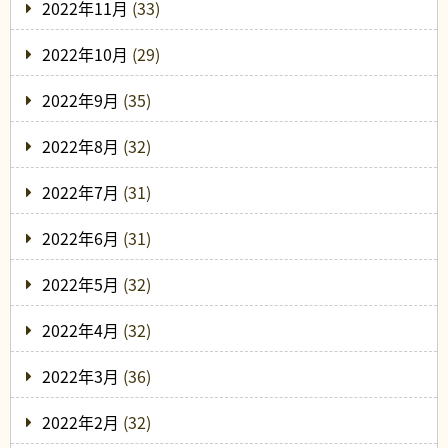
2022年11月
(33)
2022年10月
(29)
2022年9月
(35)
2022年8月
(32)
2022年7月
(31)
2022年6月
(31)
2022年5月
(32)
2022年4月
(32)
2022年3月
(36)
2022年2月
(32)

- - - - - - -

What this task involves — Reproduce the records verbatim, omitting all images they contain.

Answer to the problem —
2022年11月
(33)
2022年10月
(29)
2022年9月
(35)
2022年8月
(32)
2022年7月
(31)
2022年6月
(31)
2022年5月
(32)
2022年4月
(32)
2022年3月
(36)
2022年2月
(32)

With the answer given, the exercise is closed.